[The data]

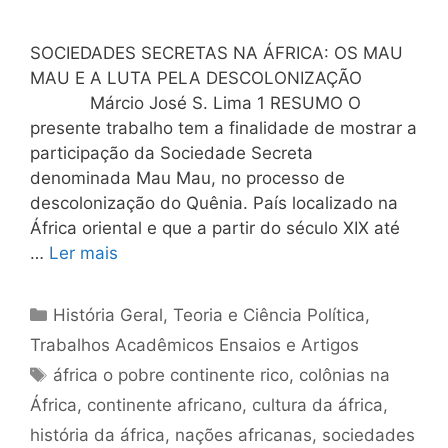
SOCIEDADES SECRETAS NA ÁFRICA: OS MAU
MAU E A LUTA PELA DESCOLONIZAÇÃO
Márcio José S. Lima 1 RESUMO O
presente trabalho tem a finalidade de mostrar a
participação da Sociedade Secreta
denominada Mau Mau, no processo de
descolonização do Quênia. País localizado na
África oriental e que a partir do século XIX até
…
Ler mais
Categorias
História Geral
,
Teoria e Ciência Política
,
Trabalhos Acadêmicos Ensaios e Artigos
Tags
áfrica o pobre continente rico
,
colônias na
África
,
continente africano
,
cultura da áfrica
,
história da áfrica
,
nações africanas
,
sociedades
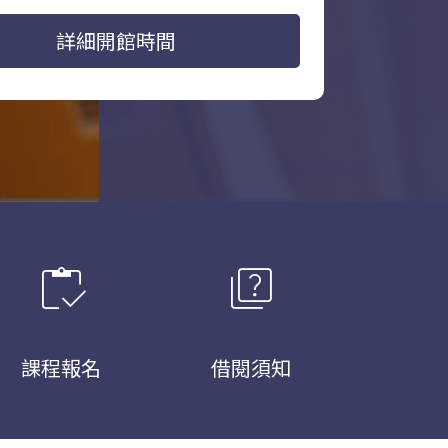
詳細開館時間
inventory
quiz
課程報名
借閱須知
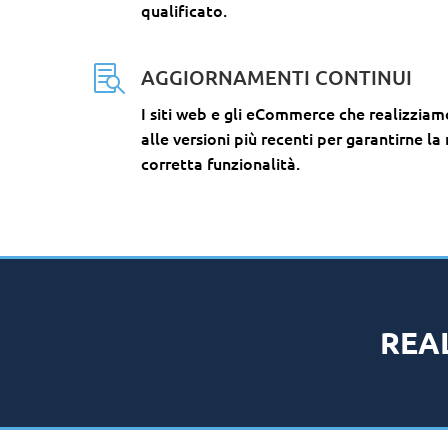
qualificato.

AGGIORNAMENTI CONTINUI
I siti web e gli eCommerce che realizzia
alle versioni più recenti per garantirne la
corretta funzionalità.
REAL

[/The data]

Wherever the string "continente" occurs in the data, copy the line that holds it.

[Your response]:
áfrica o pobre continente rico
continente africano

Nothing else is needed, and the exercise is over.